Sucesores en potencia no le faltan a Alemania. Tiene técnicos de renombre y valía acreditada, muchos incluso. Pero Jürgen Klopp (Liverpool), Thomas Tuchel (PSG) o Julian Nagelsmann (Leipzig) parecen demasiado entusiasmados con sus trabajos actuales como para pensar que puedan sentirse tentados por un cargo tan alejado del tajo diario como el de seleccionador. Corren rumores de que Flick está disgustado por el hecho de que el Bayern dejara marchar a Thiago y le muestre la puerta de salida a Alaba. Y luego está Ralf Rangnick, un sabio del fútbol, que, sin embargo, tiene una justificada fama de revolucionario. Y eso le convierte en sospechoso, a ojos al menos de una federación que lleva demasiados años dando tumbos.
Cuatro presidentes ha gastado la DFB en la última década; los cambios se debieron a corruptelas que pesan mucho en una organización que, con más de seis millones de socios, es algo así como un organismo público. La pandemia ha provocado una merma de ingresos importante; los problemas para llenar los estadios ya eran significativos cuando nadie ni imaginaba que existía algo llamado covid.

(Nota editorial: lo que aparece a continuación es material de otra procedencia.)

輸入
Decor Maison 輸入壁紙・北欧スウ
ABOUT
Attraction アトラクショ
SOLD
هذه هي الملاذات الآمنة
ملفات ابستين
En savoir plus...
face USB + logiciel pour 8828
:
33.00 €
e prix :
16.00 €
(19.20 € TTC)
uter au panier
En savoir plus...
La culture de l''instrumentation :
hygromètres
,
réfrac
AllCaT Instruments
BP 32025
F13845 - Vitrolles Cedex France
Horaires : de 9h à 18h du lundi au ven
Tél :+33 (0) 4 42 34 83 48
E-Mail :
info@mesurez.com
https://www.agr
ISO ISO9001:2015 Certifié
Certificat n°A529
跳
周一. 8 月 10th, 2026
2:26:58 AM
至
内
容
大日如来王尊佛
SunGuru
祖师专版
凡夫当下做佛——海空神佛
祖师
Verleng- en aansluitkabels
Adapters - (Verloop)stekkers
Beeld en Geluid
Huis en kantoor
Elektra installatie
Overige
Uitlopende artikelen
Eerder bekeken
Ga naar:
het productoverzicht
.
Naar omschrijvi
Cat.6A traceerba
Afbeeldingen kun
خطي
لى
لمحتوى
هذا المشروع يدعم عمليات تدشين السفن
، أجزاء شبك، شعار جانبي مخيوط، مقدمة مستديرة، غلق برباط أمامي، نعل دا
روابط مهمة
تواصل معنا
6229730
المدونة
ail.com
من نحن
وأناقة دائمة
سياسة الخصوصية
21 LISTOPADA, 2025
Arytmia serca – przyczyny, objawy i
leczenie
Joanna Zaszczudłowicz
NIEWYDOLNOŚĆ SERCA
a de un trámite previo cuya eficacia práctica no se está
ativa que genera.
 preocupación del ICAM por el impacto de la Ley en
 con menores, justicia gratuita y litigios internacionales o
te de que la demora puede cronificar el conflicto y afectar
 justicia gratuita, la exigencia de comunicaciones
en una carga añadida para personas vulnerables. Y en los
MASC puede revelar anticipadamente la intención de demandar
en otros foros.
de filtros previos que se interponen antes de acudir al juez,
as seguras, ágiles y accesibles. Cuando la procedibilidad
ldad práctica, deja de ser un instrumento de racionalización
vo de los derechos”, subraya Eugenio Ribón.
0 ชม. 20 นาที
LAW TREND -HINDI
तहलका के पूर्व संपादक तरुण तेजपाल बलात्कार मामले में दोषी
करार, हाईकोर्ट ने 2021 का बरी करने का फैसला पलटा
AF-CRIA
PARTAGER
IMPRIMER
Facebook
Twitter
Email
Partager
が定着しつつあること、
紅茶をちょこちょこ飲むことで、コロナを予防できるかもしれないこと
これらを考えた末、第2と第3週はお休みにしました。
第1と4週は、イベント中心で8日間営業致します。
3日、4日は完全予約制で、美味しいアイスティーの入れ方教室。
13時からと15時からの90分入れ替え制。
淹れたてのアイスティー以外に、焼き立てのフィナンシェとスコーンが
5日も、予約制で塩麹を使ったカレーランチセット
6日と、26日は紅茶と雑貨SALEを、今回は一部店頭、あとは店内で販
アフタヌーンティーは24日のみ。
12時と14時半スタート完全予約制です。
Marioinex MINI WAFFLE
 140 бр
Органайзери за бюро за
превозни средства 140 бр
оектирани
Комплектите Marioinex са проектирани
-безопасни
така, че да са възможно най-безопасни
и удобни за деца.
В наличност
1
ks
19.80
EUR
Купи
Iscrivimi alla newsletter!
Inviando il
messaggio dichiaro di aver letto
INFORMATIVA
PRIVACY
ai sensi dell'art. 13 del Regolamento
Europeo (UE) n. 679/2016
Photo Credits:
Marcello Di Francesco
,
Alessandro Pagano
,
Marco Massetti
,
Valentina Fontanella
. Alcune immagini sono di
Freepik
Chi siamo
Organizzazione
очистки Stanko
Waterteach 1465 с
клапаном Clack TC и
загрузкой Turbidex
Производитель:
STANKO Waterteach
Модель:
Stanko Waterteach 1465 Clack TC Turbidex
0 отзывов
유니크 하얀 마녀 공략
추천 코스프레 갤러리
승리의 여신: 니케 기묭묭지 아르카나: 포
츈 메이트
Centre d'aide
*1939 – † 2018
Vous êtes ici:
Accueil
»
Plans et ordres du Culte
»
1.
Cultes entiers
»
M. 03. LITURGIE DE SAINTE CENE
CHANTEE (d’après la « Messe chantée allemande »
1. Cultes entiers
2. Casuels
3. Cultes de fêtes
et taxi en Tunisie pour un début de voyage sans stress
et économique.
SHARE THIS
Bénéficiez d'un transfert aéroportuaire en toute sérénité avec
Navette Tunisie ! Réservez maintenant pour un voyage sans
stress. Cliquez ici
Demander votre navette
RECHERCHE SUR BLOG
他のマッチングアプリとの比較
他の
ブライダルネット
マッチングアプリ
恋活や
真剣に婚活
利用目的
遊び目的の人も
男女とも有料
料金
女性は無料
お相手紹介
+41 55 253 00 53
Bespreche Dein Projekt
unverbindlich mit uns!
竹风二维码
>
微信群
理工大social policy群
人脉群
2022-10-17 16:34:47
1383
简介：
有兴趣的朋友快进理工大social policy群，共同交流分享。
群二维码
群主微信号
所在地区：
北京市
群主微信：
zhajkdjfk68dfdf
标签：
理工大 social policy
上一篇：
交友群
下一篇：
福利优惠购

El alienamiento de los hinchas alemanes es fruto no sólo, pero también, de un discurso propio de las escuelas de negocio: más que director deportivo, que en sus años mozos vistió pantalones cortos y botas de fútbol, Bierhoff parece hoy un CEO de una multinacional más fascinado por los hashtags de campañas publicitarias que por su cometido original: el fútbol. Días antes del partido de Sevilla se quejaba de que la selección alemana se encontraba debajo de “una nube oscura”, que atribuyó a una prensa supuestamente hostil que no brindaba apoyo suficiente a jóvenes valores de la renovación. Sólo era la penúltima muestra de una distorsionada percepción de la realidad. Ningún talento, sea presunto o verdadero, había sido hostigado. Eso sí, Bierhoff aportó un diagnóstico certero y difícilmente corregible: “La selección ha dejado de ser el niño mimado de los alemanes”.